ABOUT THIS EXERCISE ->
Only these lines, please: the first one of the records through the one containing "m às suas preferências", retyped exactly, both ends included and pictures omitted.
══ DATA PROVIDED ══
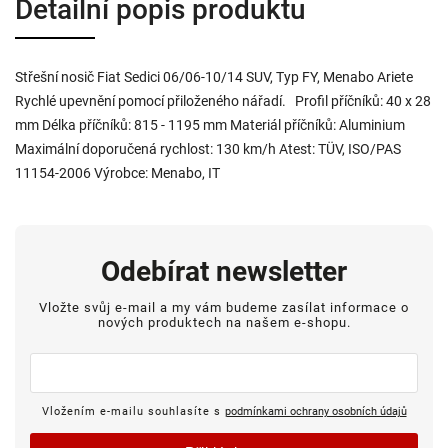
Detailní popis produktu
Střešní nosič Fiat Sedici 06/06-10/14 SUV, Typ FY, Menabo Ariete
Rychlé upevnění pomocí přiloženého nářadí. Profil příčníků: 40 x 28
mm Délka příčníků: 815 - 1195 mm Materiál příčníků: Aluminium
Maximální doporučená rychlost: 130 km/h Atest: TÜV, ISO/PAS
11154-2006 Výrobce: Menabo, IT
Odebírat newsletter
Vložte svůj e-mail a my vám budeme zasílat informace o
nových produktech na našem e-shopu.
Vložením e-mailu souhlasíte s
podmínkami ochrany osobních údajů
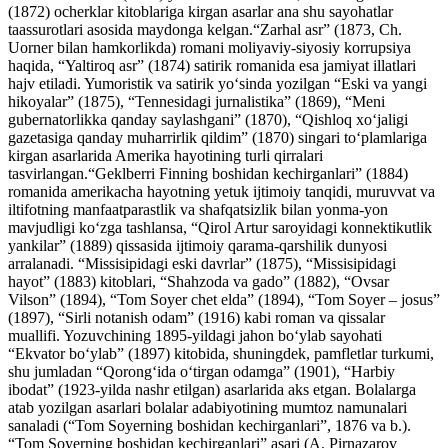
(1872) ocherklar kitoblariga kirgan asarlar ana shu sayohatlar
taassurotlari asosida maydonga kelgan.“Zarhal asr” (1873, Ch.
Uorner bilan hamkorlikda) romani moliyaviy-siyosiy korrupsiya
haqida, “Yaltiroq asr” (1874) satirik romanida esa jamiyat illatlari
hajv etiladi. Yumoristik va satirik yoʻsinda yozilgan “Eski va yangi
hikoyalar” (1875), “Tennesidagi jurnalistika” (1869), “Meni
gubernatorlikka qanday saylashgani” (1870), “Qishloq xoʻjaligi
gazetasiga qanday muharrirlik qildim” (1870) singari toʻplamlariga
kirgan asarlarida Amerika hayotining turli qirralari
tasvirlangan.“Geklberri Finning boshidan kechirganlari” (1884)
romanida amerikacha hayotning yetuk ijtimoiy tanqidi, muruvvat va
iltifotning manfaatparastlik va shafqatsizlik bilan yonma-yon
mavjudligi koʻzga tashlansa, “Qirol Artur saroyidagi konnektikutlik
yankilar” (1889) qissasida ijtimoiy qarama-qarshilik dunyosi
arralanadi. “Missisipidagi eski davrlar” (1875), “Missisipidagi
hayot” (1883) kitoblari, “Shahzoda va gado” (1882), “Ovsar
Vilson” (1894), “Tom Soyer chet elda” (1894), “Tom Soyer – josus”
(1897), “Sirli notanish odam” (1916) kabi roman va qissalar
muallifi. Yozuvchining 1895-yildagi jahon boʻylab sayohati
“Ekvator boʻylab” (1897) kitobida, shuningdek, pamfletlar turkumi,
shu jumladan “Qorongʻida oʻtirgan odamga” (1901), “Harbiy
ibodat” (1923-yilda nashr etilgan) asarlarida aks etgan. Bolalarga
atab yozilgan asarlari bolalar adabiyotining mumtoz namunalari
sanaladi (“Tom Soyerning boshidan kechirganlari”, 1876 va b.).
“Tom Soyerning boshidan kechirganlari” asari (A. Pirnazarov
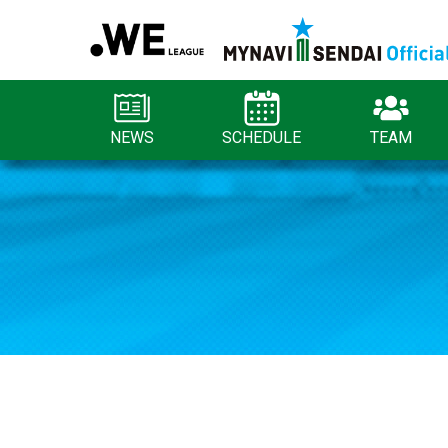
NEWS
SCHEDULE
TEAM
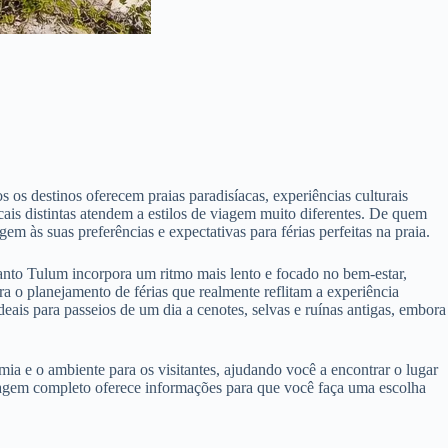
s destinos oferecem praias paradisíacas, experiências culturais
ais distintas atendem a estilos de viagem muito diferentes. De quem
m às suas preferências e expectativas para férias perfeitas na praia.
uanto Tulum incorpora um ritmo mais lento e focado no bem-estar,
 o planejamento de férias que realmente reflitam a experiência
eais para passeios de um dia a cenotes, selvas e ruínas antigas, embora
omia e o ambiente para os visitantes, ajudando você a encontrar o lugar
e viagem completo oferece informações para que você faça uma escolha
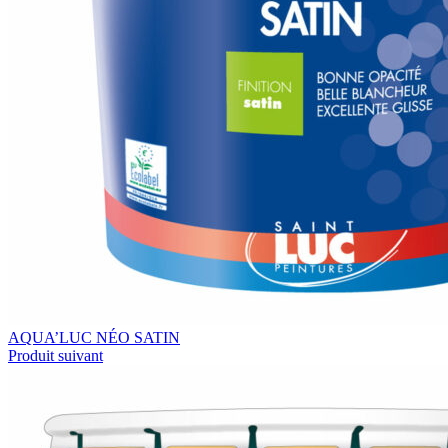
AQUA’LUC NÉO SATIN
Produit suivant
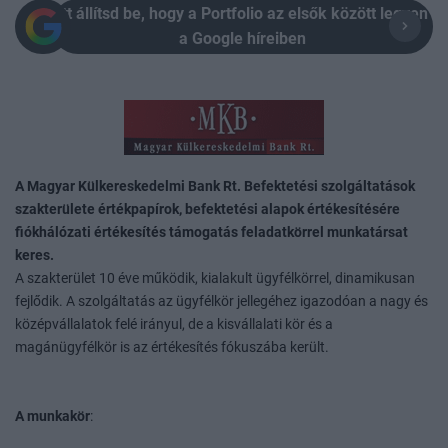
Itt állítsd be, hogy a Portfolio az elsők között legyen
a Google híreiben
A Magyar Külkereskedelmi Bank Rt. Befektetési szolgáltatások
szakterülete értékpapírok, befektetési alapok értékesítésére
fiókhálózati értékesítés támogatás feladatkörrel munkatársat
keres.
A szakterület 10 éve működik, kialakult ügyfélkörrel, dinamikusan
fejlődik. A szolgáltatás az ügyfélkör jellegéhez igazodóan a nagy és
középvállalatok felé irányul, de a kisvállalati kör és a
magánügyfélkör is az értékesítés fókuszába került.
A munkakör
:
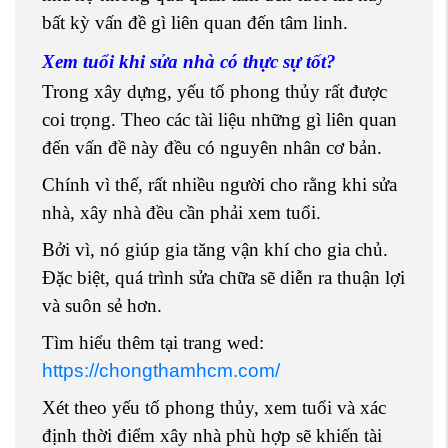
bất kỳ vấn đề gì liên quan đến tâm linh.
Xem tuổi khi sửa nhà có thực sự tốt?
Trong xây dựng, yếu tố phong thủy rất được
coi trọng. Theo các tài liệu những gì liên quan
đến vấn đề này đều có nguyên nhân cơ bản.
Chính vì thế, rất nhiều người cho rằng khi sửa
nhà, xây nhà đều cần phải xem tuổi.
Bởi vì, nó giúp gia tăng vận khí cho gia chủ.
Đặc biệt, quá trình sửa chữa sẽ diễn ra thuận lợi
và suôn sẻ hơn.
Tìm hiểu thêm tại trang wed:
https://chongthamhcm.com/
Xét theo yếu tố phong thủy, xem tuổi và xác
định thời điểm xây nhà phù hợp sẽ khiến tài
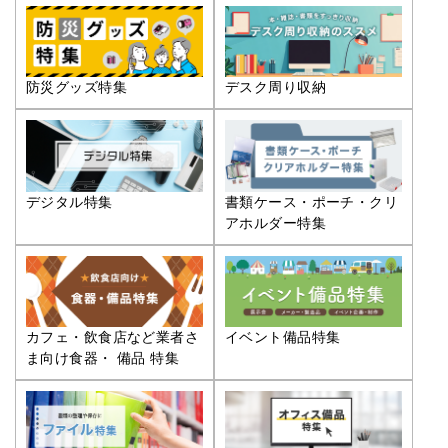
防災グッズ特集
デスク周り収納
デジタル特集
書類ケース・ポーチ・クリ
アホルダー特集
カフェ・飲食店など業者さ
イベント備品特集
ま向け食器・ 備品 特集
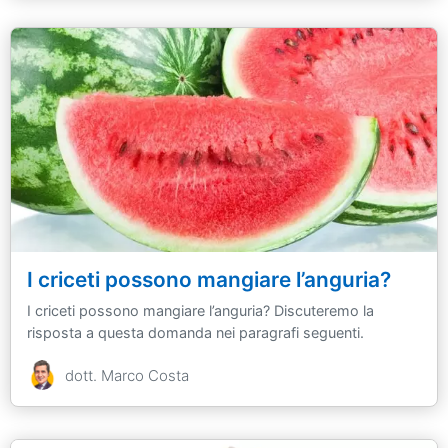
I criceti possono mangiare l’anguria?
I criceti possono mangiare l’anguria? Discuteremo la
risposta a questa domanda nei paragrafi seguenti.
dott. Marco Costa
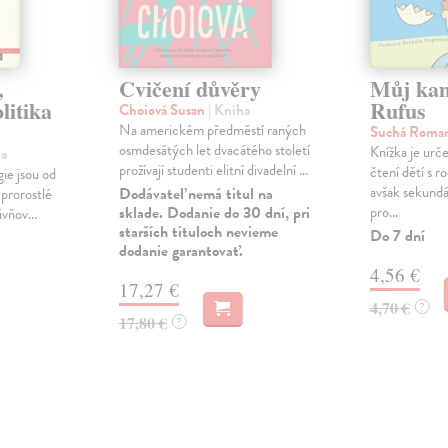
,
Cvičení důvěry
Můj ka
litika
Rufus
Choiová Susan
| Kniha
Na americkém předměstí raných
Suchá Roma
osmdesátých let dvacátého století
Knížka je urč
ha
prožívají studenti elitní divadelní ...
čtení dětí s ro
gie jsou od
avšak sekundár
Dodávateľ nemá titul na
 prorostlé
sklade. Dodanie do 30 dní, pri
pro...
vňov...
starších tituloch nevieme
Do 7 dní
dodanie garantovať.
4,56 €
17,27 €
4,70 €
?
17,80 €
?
═══
TASK ANSWER ->
Detailní popis produktu
Střešní nosič Fiat Sedici 06/06-10/14 SUV, Typ FY, Menabo Ariete
Rychlé upevnění pomocí přiloženého nářadí. Profil příčníků: 40 x 28
mm Délka příčníků: 815 - 1195 mm Materiál příčníků: Aluminium
Maximální doporučená rychlost: 130 km/h Atest: TÜV, ISO/PAS
11154-2006 Výrobce: Menabo, IT
Odebírat newsletter
Vložte svůj e-mail a my vám budeme zasílat informace o
nových produktech na našem e-shopu.
Vložením e-mailu souhlasíte s
podmínkami ochrany osobních údajů
(1872) ocherklar kitoblariga kirgan asarlar ana shu sayohatlar
taassurotlari asosida maydonga kelgan.“Zarhal asr” (1873, Ch.
Uorner bilan hamkorlikda) romani moliyaviy-siyosiy korrupsiya
haqida, “Yaltiroq asr” (1874) satirik romanida esa jamiyat illatlari
hajv etiladi. Yumoristik va satirik yoʻsinda yozilgan “Eski va yangi
hikoyalar” (1875), “Tennesidagi jurnalistika” (1869), “Meni
gubernatorlikka qanday saylashgani” (1870), “Qishloq xoʻjaligi
gazetasiga qanday muharrirlik qildim” (1870) singari toʻplamlariga
kirgan asarlarida Amerika hayotining turli qirralari
tasvirlangan.“Geklberri Finning boshidan kechirganlari” (1884)
romanida amerikacha hayotning yetuk ijtimoiy tanqidi, muruvvat va
iltifotning manfaatparastlik va shafqatsizlik bilan yonma-yon
mavjudligi koʻzga tashlansa, “Qirol Artur saroyidagi konnektikutlik
yankilar” (1889) qissasida ijtimoiy qarama-qarshilik dunyosi
arralanadi. “Missisipidagi eski davrlar” (1875), “Missisipidagi
hayot” (1883) kitoblari, “Shahzoda va gado” (1882), “Ovsar
Vilson” (1894), “Tom Soyer chet elda” (1894), “Tom Soyer – josus”
(1897), “Sirli notanish odam” (1916) kabi roman va qissalar
muallifi. Yozuvchining 1895-yildagi jahon boʻylab sayohati
“Ekvator boʻylab” (1897) kitobida, shuningdek, pamfletlar turkumi,
shu jumladan “Qorongʻida oʻtirgan odamga” (1901), “Harbiy
ibodat” (1923-yilda nashr etilgan) asarlarida aks etgan. Bolalarga
atab yozilgan asarlari bolalar adabiyotining mumtoz namunalari
sanaladi (“Tom Soyerning boshidan kechirganlari”, 1876 va b.).
“Tom Soyerning boshidan kechirganlari” asari (A. Pirnazarov
NEWS
SCHEDULE
TEAM
s destinos oferecem praias paradisíacas, experiências culturais
ais distintas atendem a estilos de viagem muito diferentes. De quem
m às suas preferências e expectativas para férias perfeitas na praia.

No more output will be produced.